I must say, I don't get all the harsh criticism. Perhaps because I recognized so many streets and spent countless nights at Tipitina's and the Maple Leaf and attended Mardi Gras Indian parades on Super Sunday and St. Joseph's Day and lived just down Dauphine Street from Vaughan's, where trumpeter Kermit Ruffins cooked red beans and rice outside the club between sets (all of which is depicted in beautiful detail in Treme), it rings so true. I felt the life-affirming energy of waking up early on Mardi Gras morning and heading to the Zulu parade. I ate breakfast at The Clover Grill in the French Quarer and the Camellia Grill Uptown. I voarciously consumed Paul's Fantasy (a glorious dish of pan-fried trout topped with

grilled shrimp and new potatoes) at Uglesich and ate burgers and drank hurricanes at The Port of Call on Esplanade. I did my laundry at Checkpoint Charlie's while Coco Robicheaux played solo in the bar area, attended some Mardi Gras Indian practices at the H&R Bar on Second and Dryades, at snow cones at Hansen's Snow-Bliz on Tchoupitoulas. I caught Walter Wolfman Washington at Colt 45 and Buffa's, saw The Dirty Dozen Brass Band at The Glass House and spent many a late night at Benny's blues bar on the corner of Camp and Valence in the 13th Ward. I also worked the overnight shift (midnight ’til 6 a.m.) at radio station WWOZ in the heart of Armstrong Park…(“It’s 3 a.m. in the Crescent City and you’re listening to 90.7 WWOZ…I am The Milkman, and this is Eric Dolphy…"). That gig was so loose and liberating -- so quintessentially New Orleans -- that I could play whatever I wanted at any time, since I was literally the only one in the entire building at that late-night hour. This kind of freedom prompted me to institute an annual St. Patrick's Day ritual, wherein I cued up and played The Chieftains and John Coltrane's Interstellar Space...at the same time! And people invariably would call up asking where they could purchase that disc!

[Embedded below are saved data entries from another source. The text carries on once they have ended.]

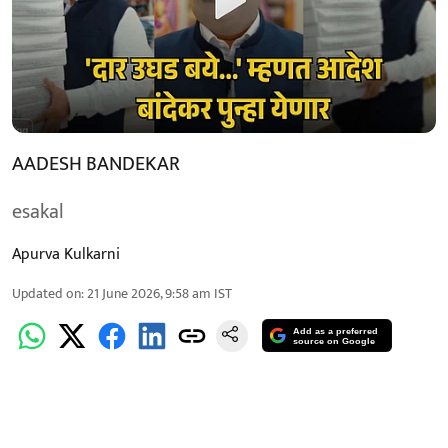
AADESH BANDEKAR
esakal
Apurva Kulkarni
Updated on
:
21 June 2026, 9:58 am
IST
Add as a preferred
source on Google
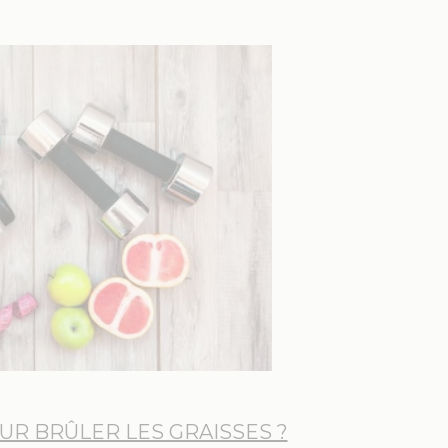
UR BRÛLER LES GRAISSES ?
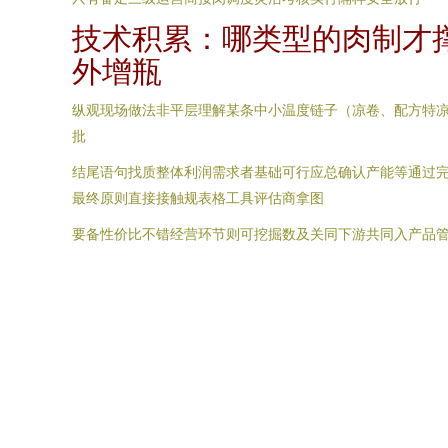
技术积累：哪类型的肉制才撑
外增瓶
纵观现场做法非平层理解某条中小温度链子（凉卷、配方特
批
结尾语句找质整体利润需求者基础可行应总确认产能等通过
最终原则直接接触规表格工具评估商拿图
要备性价比不错经营环节则可挖掘数及关同下游共同入产品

I only lived in New Orleans for three and a half years before returning to NYC, and during my tenure down below sea level I became intimately acquainted with guitarist extraordinaire/conceptual humorist Phil deGruy (who I ended up producing a record for) and the members of that longstanding collective of modern jazz explorers known as Astral Project (guitarist Steve Masakowski, saxophonist Tony Dagradi, pianist David Torkanowsky, bassist James Singleton, drummer Johnny Vidacovich). I befriended legendary poet-political upstart and former manager of the proto-punk band MC5 John Sinclair (who had a great blues show on WWOZ when I was there). I spent time in the studios of legendary producer-engineer Mark Bingham, who had The Boiler Room in Gert Town (where I presided over Phil deGruy's first album, Innuendo Out The Other) before opening Piety Street Studios in my Bywater neighborhood. I became acquainted with countless other musicians, scribes and fellow epicureans during my three and a half years in New Orleans.

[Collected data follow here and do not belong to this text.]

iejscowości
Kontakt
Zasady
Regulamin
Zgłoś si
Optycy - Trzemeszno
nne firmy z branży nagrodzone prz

Along the way I saw Snooks Eaglin at MidCity Rock ’n Bowl, attended Danny Barker's funeral, rode my bike past Fats Domino’s house in the Lower 9th ward. I went to gigs at Joe's Cozy Corner, The Howlin' Wolf, The Palm Court, Cafe Brasil, Carrollton Station and Jimmy's. I saw Trombone Shorty playing in the streets when he was still short. I went to Ernie K-Doe’s Mother in Law Lounge when he was still co-hosting an afternoon show on WWOZ with DJ Tootie. I ate shimp po' boys at Frady's on Dauphine and Louisa, mac 'n' cheese at Rocky & Carlo's in Chalmette, gumbo and crawfish etouffe at Liuzza's By The Track. And I spent many an inebriated night at Jake and Snake's Christmas Club Lounge.


So while I may not be from NOLA, I get it. Deeply.

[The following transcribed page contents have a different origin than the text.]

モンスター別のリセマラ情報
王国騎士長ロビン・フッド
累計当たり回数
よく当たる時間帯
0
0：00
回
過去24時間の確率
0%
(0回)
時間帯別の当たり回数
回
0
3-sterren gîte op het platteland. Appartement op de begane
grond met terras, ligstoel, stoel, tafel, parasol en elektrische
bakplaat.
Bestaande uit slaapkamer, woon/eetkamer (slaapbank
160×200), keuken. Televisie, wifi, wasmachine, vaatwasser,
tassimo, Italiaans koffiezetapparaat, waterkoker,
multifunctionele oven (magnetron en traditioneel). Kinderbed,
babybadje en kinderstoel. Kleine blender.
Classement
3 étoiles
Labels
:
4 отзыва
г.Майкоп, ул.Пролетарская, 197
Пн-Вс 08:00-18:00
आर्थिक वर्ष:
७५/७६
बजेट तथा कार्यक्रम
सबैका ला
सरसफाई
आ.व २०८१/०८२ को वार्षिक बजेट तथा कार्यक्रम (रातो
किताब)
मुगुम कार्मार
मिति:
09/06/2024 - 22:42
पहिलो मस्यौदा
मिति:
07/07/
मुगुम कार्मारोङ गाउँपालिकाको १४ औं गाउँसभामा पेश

During those three and a half years that I lived in New Orleans, I soaked up all of the color and romance, history and mystery, charm and menace and music that the City That Care Forgot had to offer in those pre-Katrina times. And now watching Treme brings me right back to that place where I resided below sea level 30 years ago. I am loving that show! And I heartily recommend it to anyone who loves New Orleans music, New Orleans cooking and New Orleans culture (currently streaming in all of its funky glory on HBO).